White Paper

Successfully Producing Publication-Quality Data With Automated Western Blots

Source: bio-techne
Peggy Sue and Jess

Specific detection of proteins is central to biological research. The standard assay for accomplishing this has traditionally been the Western blot because it incorporates molecular weight information and antibody-based detection to provide high-specificity measurements of protein identity and abundance. Developed in the 1970s1, the Western blot is traditionally a manual workflow that suffers from lack of reproducibility among other challenges. Primary among these challenges is how to analyze and publish Western blot data, which at its core is simply an image of a membrane with chemiluminescent or fluorescent signals while meeting established guidelines for reproducibility and rigor. With modern image analysis software, it is easy and therefore tempting to manipulate Western blot data and images, which can lead to a misrepresentation of the results.
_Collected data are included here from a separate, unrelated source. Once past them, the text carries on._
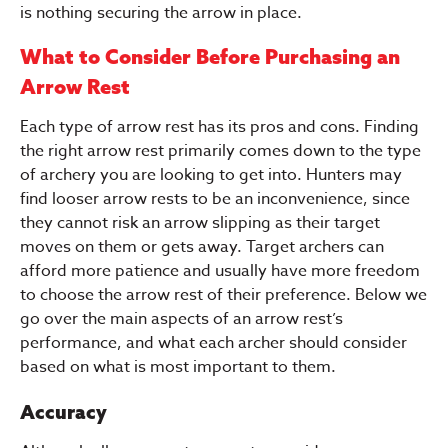
is nothing securing the arrow in place.
What to Consider Before Purchasing an
Arrow Rest
Each type of arrow rest has its pros and cons. Finding
the right arrow rest primarily comes down to the type
of archery you are looking to get into. Hunters may
find looser arrow rests to be an inconvenience, since
they cannot risk an arrow slipping as their target
moves on them or gets away. Target archers can
afford more patience and usually have more freedom
to choose the arrow rest of their preference. Below we
go over the main aspects of an arrow rest’s
performance, and what each archer should consider
based on what is most important to them.
Accuracy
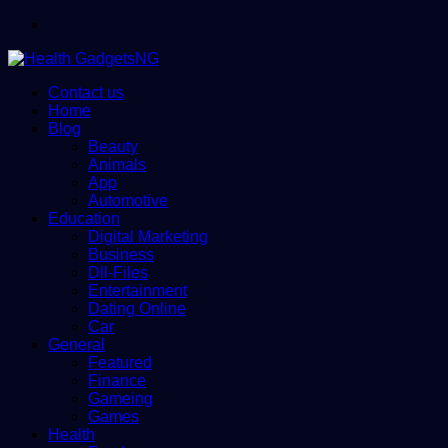
Menu
Contact us
Home
Blog
Beauty
Animals
App
Automotive
Education
Digital Marketing
Business
Dll-Files
Entertainment
Dating Online
Car
General
Featured
Finance
Gameing
Games
Health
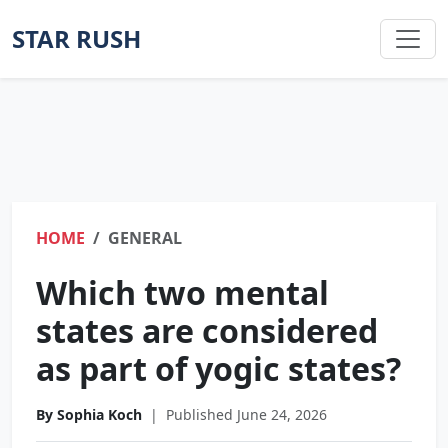
STAR RUSH
HOME
GENERAL
Which two mental
states are considered
as part of yogic states?
By Sophia Koch
|
Published June 24, 2026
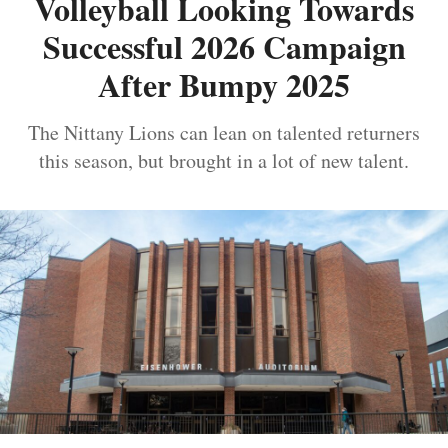
Volleyball Looking Towards
Successful 2026 Campaign
After Bumpy 2025
The Nittany Lions can lean on talented returners
this season, but brought in a lot of new talent.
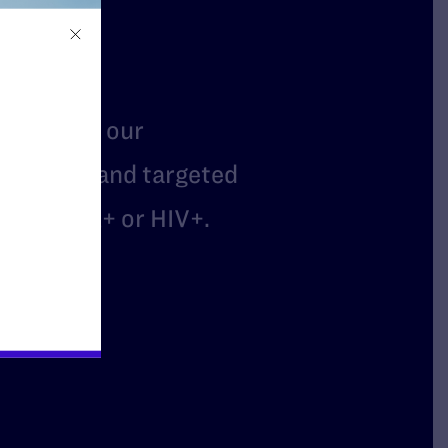
t
mbers of our
arassed, and targeted
are LGBTQ+ or HIV+.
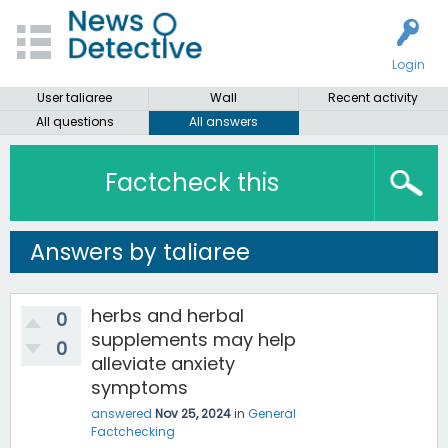
Login
User taliaree
Wall
Recent activity
All questions
All answers
Factcheck this
Answers by taliaree
herbs and herbal
0
supplements may help
0
alleviate anxiety
symptoms
answered
Nov 25, 2024
in
General
Factchecking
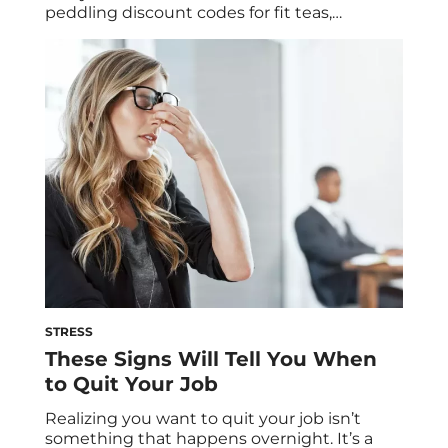
peddling discount codes for fit teas,
unsolicited advice on how to drop weight
fast, and other quick fixes for living their
“best lives.” But just because “experts” are
freely sharing this “life-changing”
information, it doesn’t mean it’s actually
healthy for you. Here […]
STRESS
These Signs Will Tell You When
to Quit Your Job
Realizing you want to quit your job isn’t
something that happens overnight. It’s a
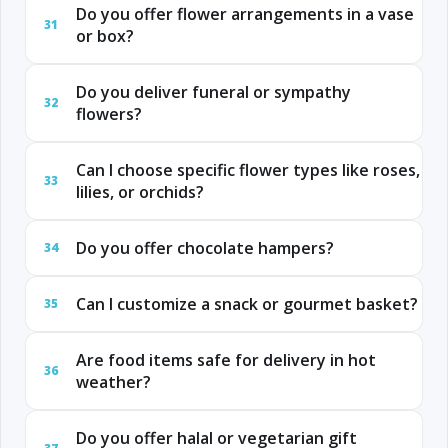
Do you offer flower arrangements in a vase
31
or box?
Do you deliver funeral or sympathy
32
flowers?
Can I choose specific flower types like roses,
33
lilies, or orchids?
Do you offer chocolate hampers?
34
Can I customize a snack or gourmet basket?
35
Are food items safe for delivery in hot
36
weather?
Do you offer halal or vegetarian gift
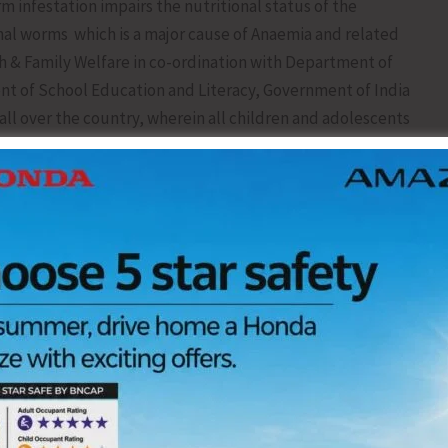
m infestation impairs the nutritional status of the
tinal worms which is a major cause of Anaemia and related
th & Family Welfare in co-ordination with Department of
of School Education and Literacy, Government of India
ll over the country, wherein all children and adolescents
ablet through the platform of Schools and Anganwadi
) will be implemented in our Islands on 11th February,
6. During this round, Albendazole Tablet will be
Centres.
t their children are administered Tab Albendazole in
end their co-operation to ANMs, Anganwadi Workers and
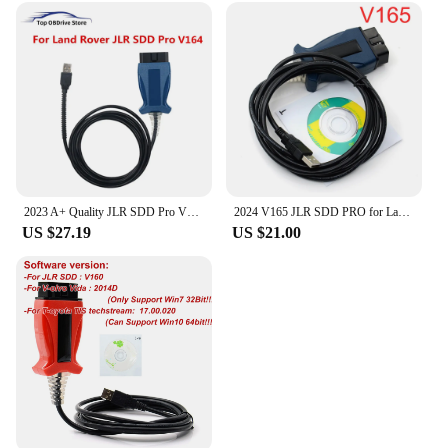
2023 A+ Quality JLR SDD Pro V164 Auto Scanner for Jaguar/For Land Rover from 2005-2017 year Multi-languages OBD2 Diagnostic Tool
2024 V165 JLR SDD PRO for Land Rover/for Jaguar Universal OBD2 Scanner Support 2005-2017 JLR SDD OBD2 Car Diagnostic Tool
US $27.19
US $21.00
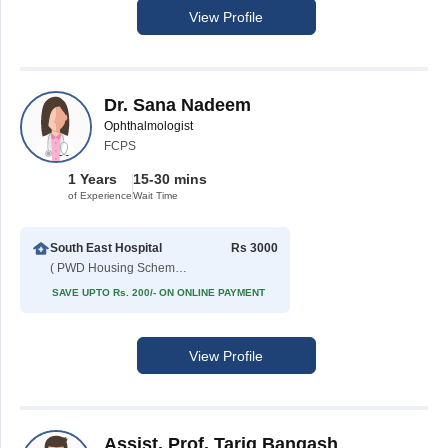
View Profile
Dr. Sana Nadeem
Ophthalmologist
FCPS
1 Years
15-30 mins
of Experience
Wait Time
South East Hospital
Rs 3000
( PWD Housing Scheme )
SAVE UPTO Rs. 200/- ON ONLINE PAYMENT
View Profile
Assist. Prof. Tariq Bangash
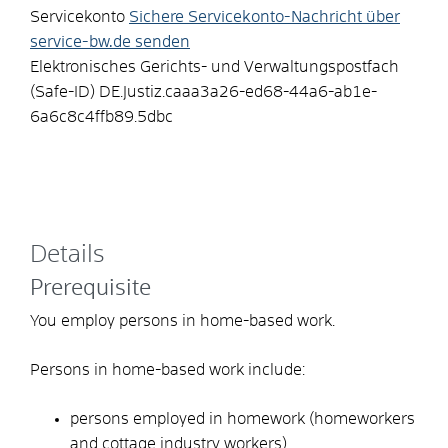
Servicekonto
Sichere Servicekonto-Nachricht über
service-bw.de senden
Elektronisches Gerichts- und Verwaltungspostfach
(Safe-ID)
DE.Justiz.caaa3a26-ed68-44a6-ab1e-
6a6c8c4ffb89.5dbc
Details
Prerequisite
You employ persons in home-based work.
Persons in home-based work include:
persons employed in homework (homeworkers
and cottage industry workers)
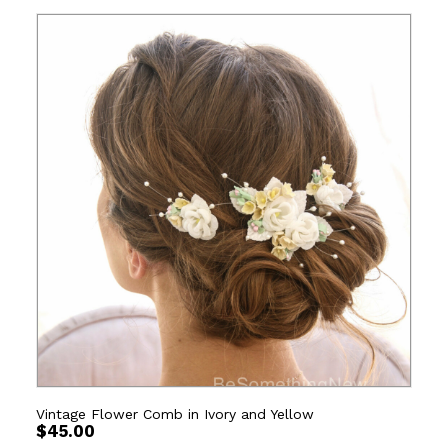
Vintage Flower Comb in Ivory and Yellow
$
45.00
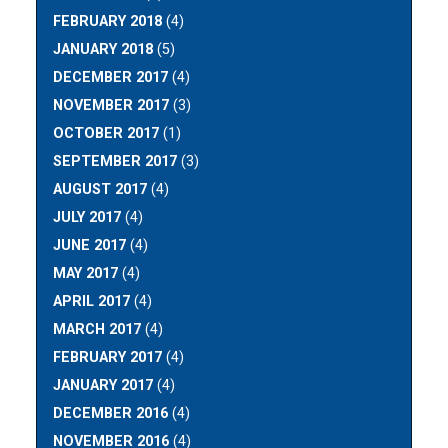
FEBRUARY 2018
(4)
JANUARY 2018
(5)
DECEMBER 2017
(4)
NOVEMBER 2017
(3)
OCTOBER 2017
(1)
SEPTEMBER 2017
(3)
AUGUST 2017
(4)
JULY 2017
(4)
JUNE 2017
(4)
MAY 2017
(4)
APRIL 2017
(4)
MARCH 2017
(4)
FEBRUARY 2017
(4)
JANUARY 2017
(4)
DECEMBER 2016
(4)
NOVEMBER 2016
(4)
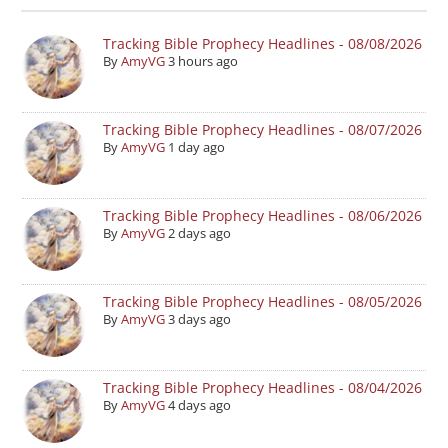
Tracking Bible Prophecy Headlines - 08/08/2026
By
AmyVG
3 hours ago
Tracking Bible Prophecy Headlines - 08/07/2026
By
AmyVG
1 day ago
Tracking Bible Prophecy Headlines - 08/06/2026
By
AmyVG
2 days ago
Tracking Bible Prophecy Headlines - 08/05/2026
By
AmyVG
3 days ago
Tracking Bible Prophecy Headlines - 08/04/2026
By
AmyVG
4 days ago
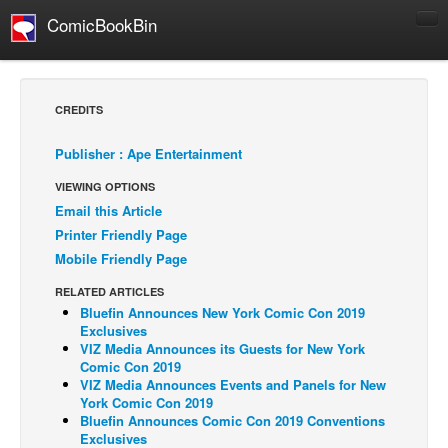
ComicBookBin
Comics
COMICS REVIEWS
CREDITS
Manga
Publisher : Ape Entertainment
Comics Reviews
VIEWING OPTIONS
European Comics
Email this Article
NEWS
Printer Friendly Page
Comics News
Mobile Friendly Page
Press Releases
RELATED ARTICLES
Bluefin Announces New York Comic Con 2019
COLUMNS
Exclusives
Spotlight
VIZ Media Announces its Guests for New York
Comic Con 2019
Digital Comics
VIZ Media Announces Events and Panels for New
York Comic Con 2019
Webcomics
Bluefin Announces Comic Con 2019 Conventions
Exclusives
Cult Favorite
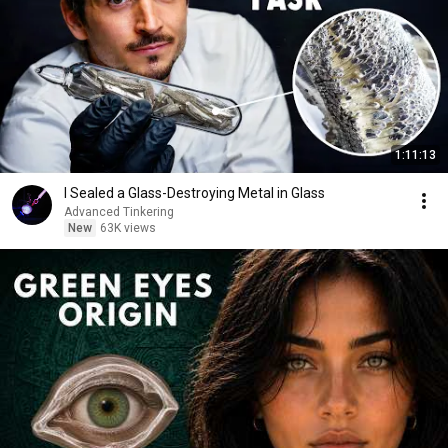
1:11:13
I Sealed a Glass-Destroying Metal in Glass
Advanced Tinkering
New
63K views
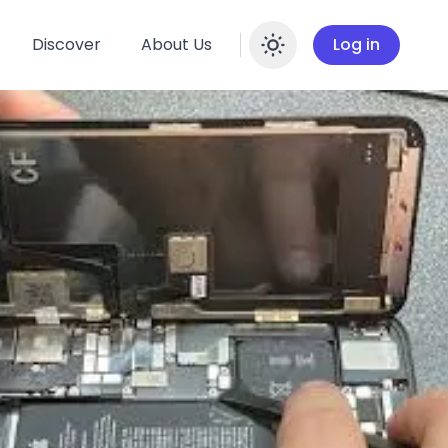
Discover
About Us
Log in
Enable dar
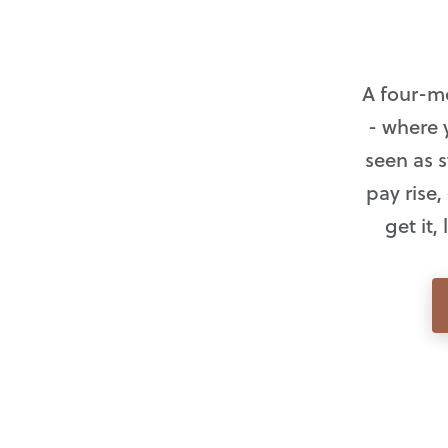
A four-m
- where 
seen as s
pay rise
get it,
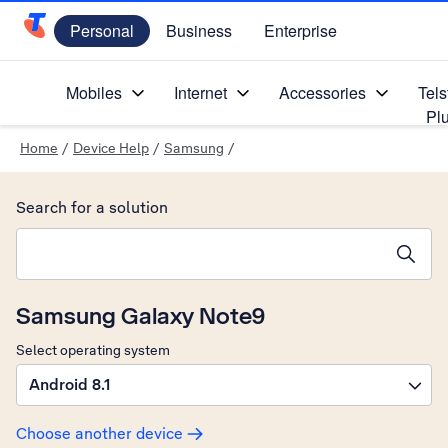
Personal
Business
Enterprise
Telstra Personal Home Page
Mobiles
Internet
Accessories
Tels
Pl
Home
/
Device Help
/
Samsung
/
Search for a solution
Search suggestions will appear below the field as you type
Samsung Galaxy Note9
Select operating system
Android 8.1
Choose another device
An eye-opening study found that approximately 25% of accepted papers contain at least one instance of an improperly modified image, and many of these images were Western blot data.2 In addition, despite being a qualitative assay by nature, researchers have bent over backwards to glean quantitative information from traditional Western blotting images that arguably isn’t there to begin with.3,4

To meet this challenge, the National Institutes of Health (NIH) Initiative on Rigor and Reproducibility was established to ensure robust, unbiased experimental interpretation and reporting of results and affirm the importance of data reproducibility.5

Simple Western™ systems, which launched in 2011, have emerged as a powerful tool to replace traditional Western blotting workflows while meeting established guidelines on reproducibility and rigor.7 This white paper examines how Simple Western overcomes the challenges and pitfalls associated with traditional Western blots to produce publication-ready data that meets the highest standards of data integrity and rigor.